**EXERCISE:** From start to end, write out the following data exactly, apart from its images.

**DATA RECORDS:**
■ ■ ■

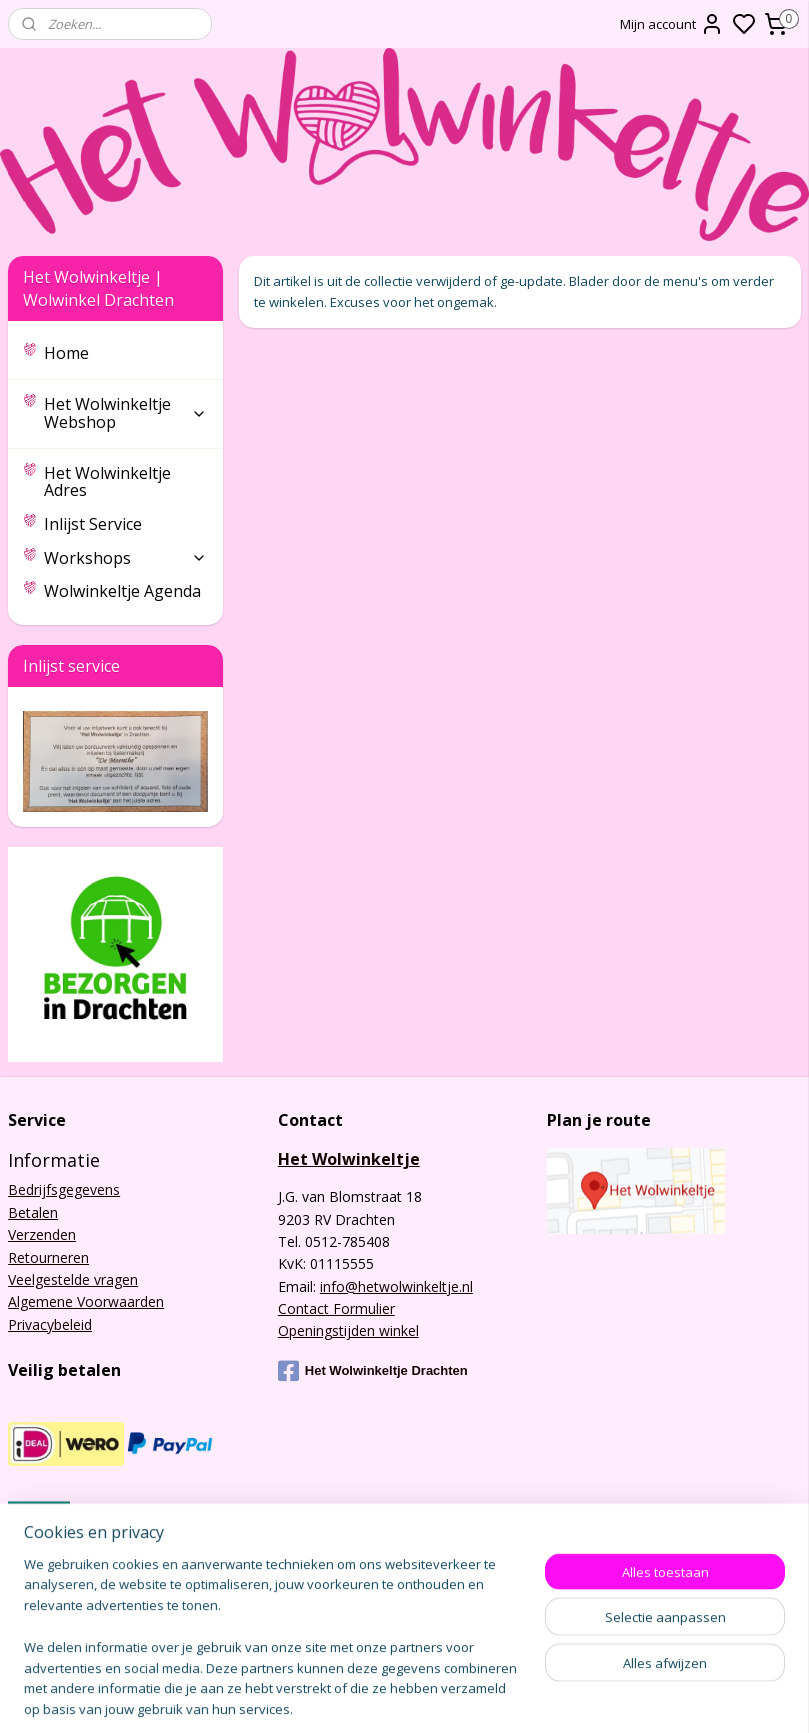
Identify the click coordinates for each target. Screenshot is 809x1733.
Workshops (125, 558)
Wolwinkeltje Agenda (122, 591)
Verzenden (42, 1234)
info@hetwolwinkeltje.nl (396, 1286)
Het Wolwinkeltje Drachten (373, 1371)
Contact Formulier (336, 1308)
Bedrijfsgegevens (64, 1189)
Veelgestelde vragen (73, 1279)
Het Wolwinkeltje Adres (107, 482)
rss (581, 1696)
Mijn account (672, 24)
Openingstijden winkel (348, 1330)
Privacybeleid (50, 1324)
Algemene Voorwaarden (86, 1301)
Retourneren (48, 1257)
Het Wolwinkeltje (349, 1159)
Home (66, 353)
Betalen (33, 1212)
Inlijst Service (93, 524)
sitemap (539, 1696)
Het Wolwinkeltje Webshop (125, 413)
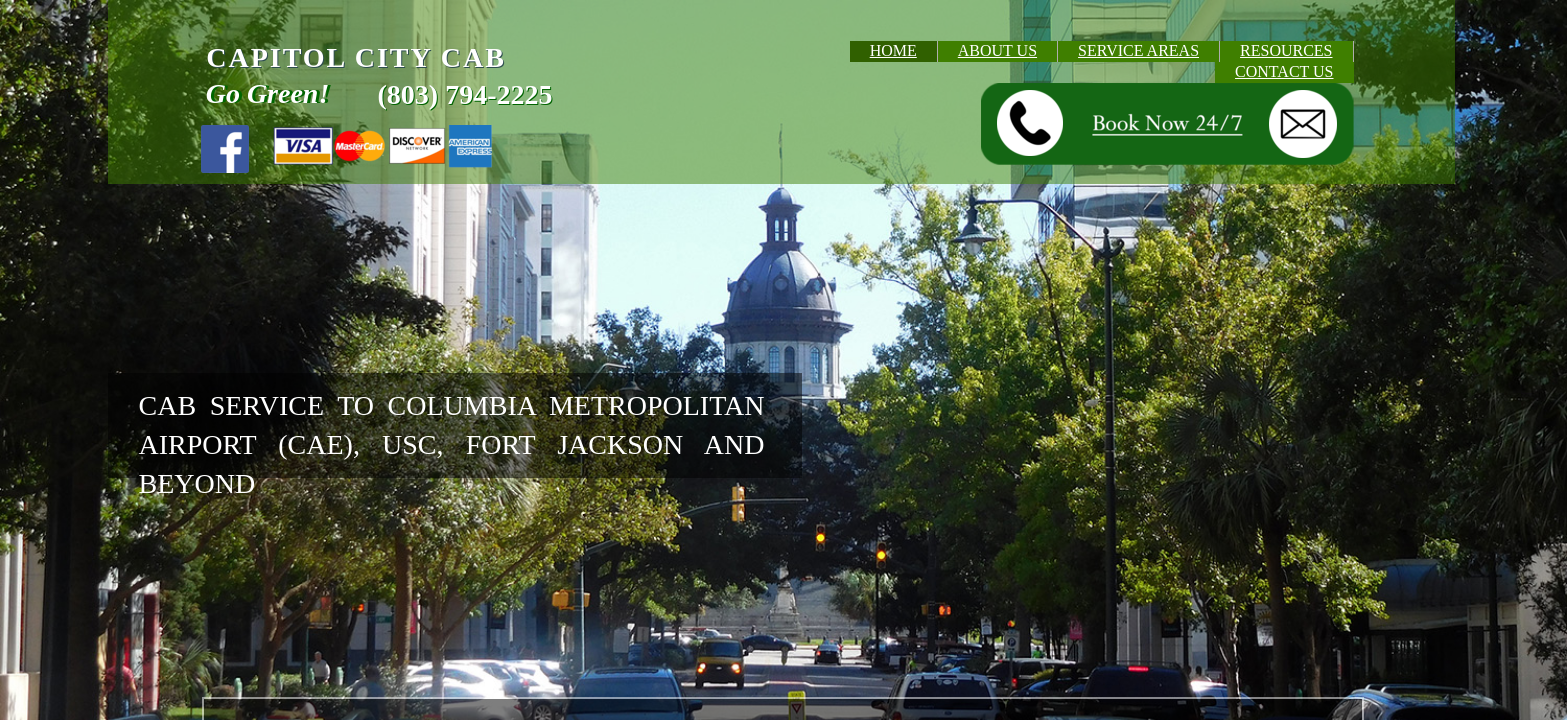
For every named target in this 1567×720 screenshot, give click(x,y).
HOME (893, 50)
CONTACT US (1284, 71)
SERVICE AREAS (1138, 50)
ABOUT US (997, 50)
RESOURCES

■ ■ ■

**TASK SOLUTION:**
Identify the click coordinates for each target. Screenshot is 809x1733.
Workshops (125, 558)
Wolwinkeltje Agenda (122, 591)
Verzenden (42, 1234)
info@hetwolwinkeltje.nl (396, 1286)
Het Wolwinkeltje Drachten (373, 1371)
Contact Formulier (336, 1308)
Bedrijfsgegevens (64, 1189)
Veelgestelde vragen (73, 1279)
Het Wolwinkeltje Adres (107, 482)
rss (581, 1696)
Mijn account (672, 24)
Openingstijden winkel (348, 1330)
Privacybeleid (50, 1324)
Algemene Voorwaarden (86, 1301)
Retourneren (48, 1257)
Het Wolwinkeltje (349, 1159)
Home (66, 353)
Betalen (33, 1212)
Inlijst Service (93, 524)
sitemap (539, 1696)
Het Wolwinkeltje Webshop (125, 413)
For every named target in this 1567×720 screenshot, give click(x,y).
HOME (893, 50)
CONTACT US (1284, 71)
SERVICE AREAS (1138, 50)
ABOUT US (997, 50)
RESOURCES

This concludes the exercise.